> _Prompt_
Nothing but the lines holding the string "avec" should appear in the answer. Copy them from the entries.
═════ Records supplied ═════
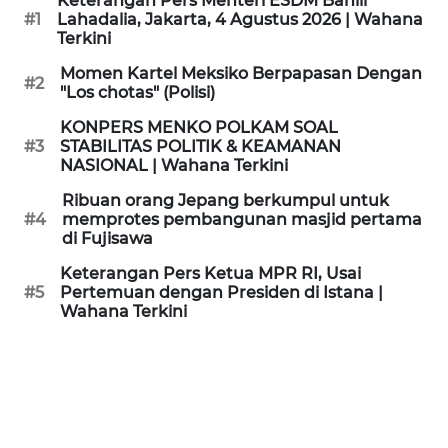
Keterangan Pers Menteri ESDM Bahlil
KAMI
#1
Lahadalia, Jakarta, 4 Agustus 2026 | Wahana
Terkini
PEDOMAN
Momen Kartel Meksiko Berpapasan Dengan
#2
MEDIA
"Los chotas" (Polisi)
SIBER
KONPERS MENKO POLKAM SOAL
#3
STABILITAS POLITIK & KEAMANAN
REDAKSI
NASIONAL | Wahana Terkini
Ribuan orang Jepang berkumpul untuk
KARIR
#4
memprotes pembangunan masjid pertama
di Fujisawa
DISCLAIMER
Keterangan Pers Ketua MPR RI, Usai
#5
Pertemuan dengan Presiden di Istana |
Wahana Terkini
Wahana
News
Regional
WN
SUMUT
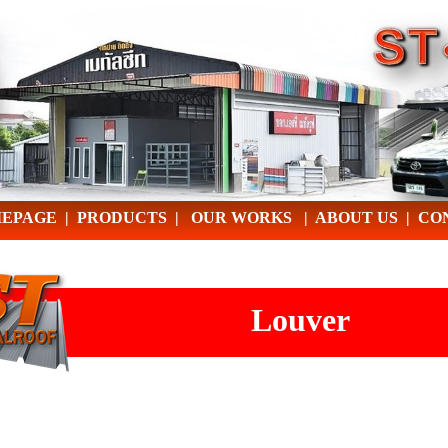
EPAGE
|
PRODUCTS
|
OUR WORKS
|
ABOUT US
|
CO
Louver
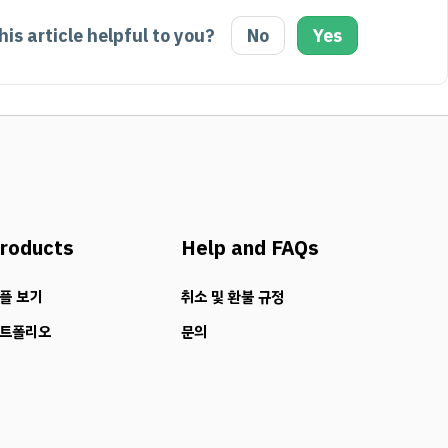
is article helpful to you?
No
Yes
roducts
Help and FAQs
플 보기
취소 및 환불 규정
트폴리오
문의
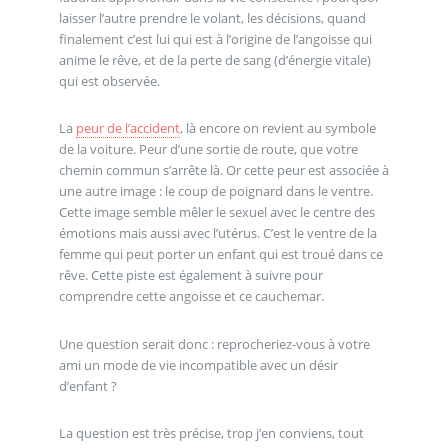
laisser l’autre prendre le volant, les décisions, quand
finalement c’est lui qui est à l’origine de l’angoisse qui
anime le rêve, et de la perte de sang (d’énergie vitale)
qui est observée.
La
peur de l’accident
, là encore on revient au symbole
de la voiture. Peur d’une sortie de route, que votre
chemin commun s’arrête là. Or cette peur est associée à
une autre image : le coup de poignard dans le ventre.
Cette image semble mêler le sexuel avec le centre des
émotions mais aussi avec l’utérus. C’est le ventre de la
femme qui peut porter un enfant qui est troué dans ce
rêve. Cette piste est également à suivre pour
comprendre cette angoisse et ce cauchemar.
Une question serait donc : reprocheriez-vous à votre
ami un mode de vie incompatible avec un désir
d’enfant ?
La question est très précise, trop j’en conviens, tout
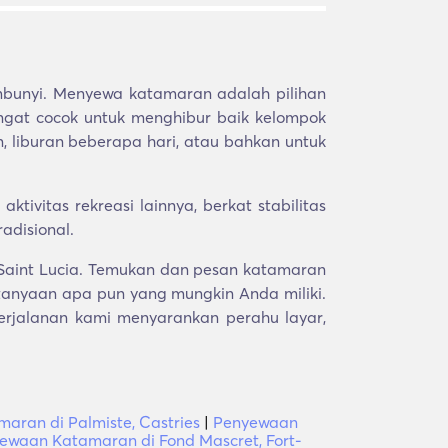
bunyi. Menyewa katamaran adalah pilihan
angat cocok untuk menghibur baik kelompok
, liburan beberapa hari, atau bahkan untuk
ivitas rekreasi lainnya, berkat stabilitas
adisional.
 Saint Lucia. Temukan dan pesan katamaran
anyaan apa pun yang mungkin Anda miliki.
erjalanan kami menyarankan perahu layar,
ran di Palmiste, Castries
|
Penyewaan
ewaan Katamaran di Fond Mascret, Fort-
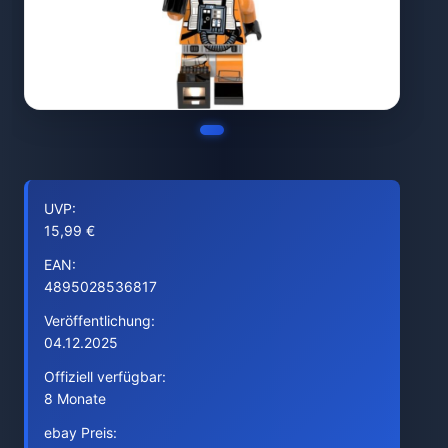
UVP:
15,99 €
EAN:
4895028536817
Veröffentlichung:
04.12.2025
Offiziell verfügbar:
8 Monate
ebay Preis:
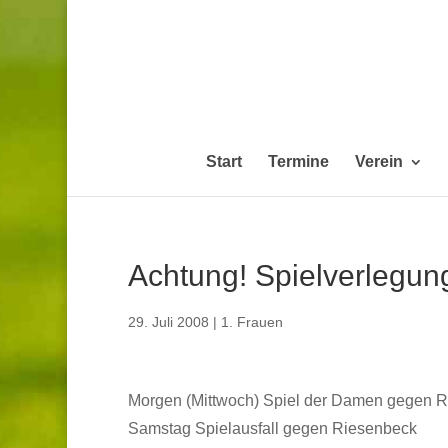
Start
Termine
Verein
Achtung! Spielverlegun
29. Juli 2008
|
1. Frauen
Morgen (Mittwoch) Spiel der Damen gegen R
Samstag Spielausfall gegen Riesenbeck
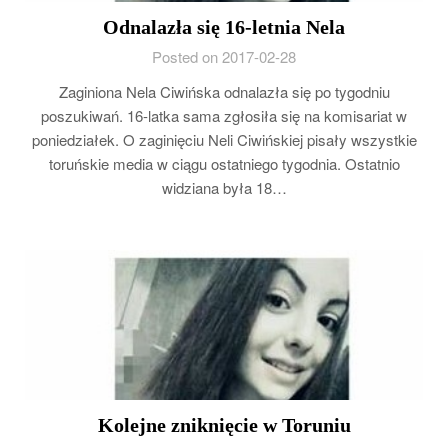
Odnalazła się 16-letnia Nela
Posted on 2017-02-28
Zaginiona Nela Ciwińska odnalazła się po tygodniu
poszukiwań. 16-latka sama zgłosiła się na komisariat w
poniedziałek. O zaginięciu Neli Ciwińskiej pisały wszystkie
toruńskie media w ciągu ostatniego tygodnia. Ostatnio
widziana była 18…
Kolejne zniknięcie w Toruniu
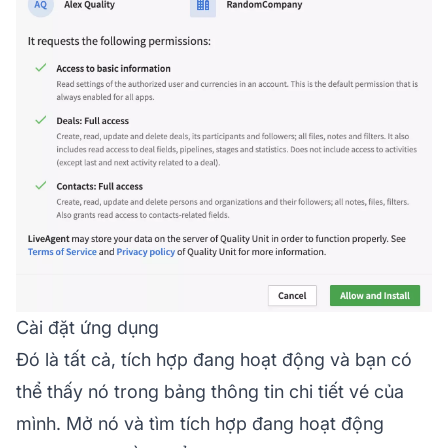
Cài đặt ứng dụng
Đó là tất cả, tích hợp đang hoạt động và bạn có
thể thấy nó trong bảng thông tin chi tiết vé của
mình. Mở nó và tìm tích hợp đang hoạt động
═════
> _Exercise solution_
Cette image semble mêler le sexuel avec le centre des
émotions mais aussi avec l’utérus. C’est le ventre de la
ami un mode de vie incompatible avec un désir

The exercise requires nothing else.